Public funds for bank get mixed reaction from political parties

The government on May 17 decided to put two trillion yen of public funds into Resona Holdings Inc., one of Japan's major financial groups, to help it financially survive. Resona is financially troubled due to a capital shortfall.

Resona will be Japan's first financial group to be placed under state control to receive special government support. Asked by the government to carry out sweeping cost cutting restructuring to rebuild itself, Resona will cut its workforce and the number of its subsidiaries.

Japanese Communist Party Secretariat Head Ichida Tadayoshi issued a statement on the same day saying that the Koizumi Cabinet's financial policy is to blame for the Resona group's financial crisis.

Ichida said: "The Koizumi Cabinet has taken no steps to help improve the actual economy. On the contrary, it has pushed ahead with the so-called Takenaka Program focusing on accelerating the disposal of bad loans held by banks, putting the Japanese economy in a deep and new crisis as represented by stock falls, the zero-economic growth rate, and cuts in personal incomes."
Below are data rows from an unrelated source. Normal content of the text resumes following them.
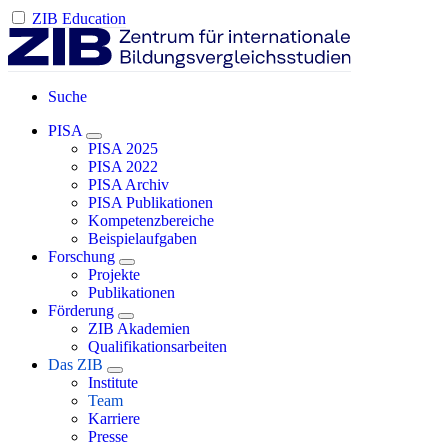
ZIB Education
Suche
PISA
PISA 2025
PISA 2022
PISA Archiv
PISA Publikationen
Kompetenzbereiche
Beispielaufgaben
Forschung
Projekte
Publikationen
Förderung
ZIB Akademien
Qualifikationsarbeiten
Das ZIB
Institute
Team
Karriere
Presse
Ichida demanded that the government immediately revoke Economic and Financial Minister Takenaka Heizo's "program". He said this program has only forced banks to evaluate the assets of debtor companies in disregard of Japan's real economic situation, made them more reluctant to lend money to small- and medium-sized companies, and further weakened the economy.

On NHK's political debate program aired on May 18, the three ruling coalition parties insisted that the government's decision to use tax money for preventing Resona from going bankrupt was appropriate, while admitting that the JCP was right in calling for the rebuilding of the actual economy. (end)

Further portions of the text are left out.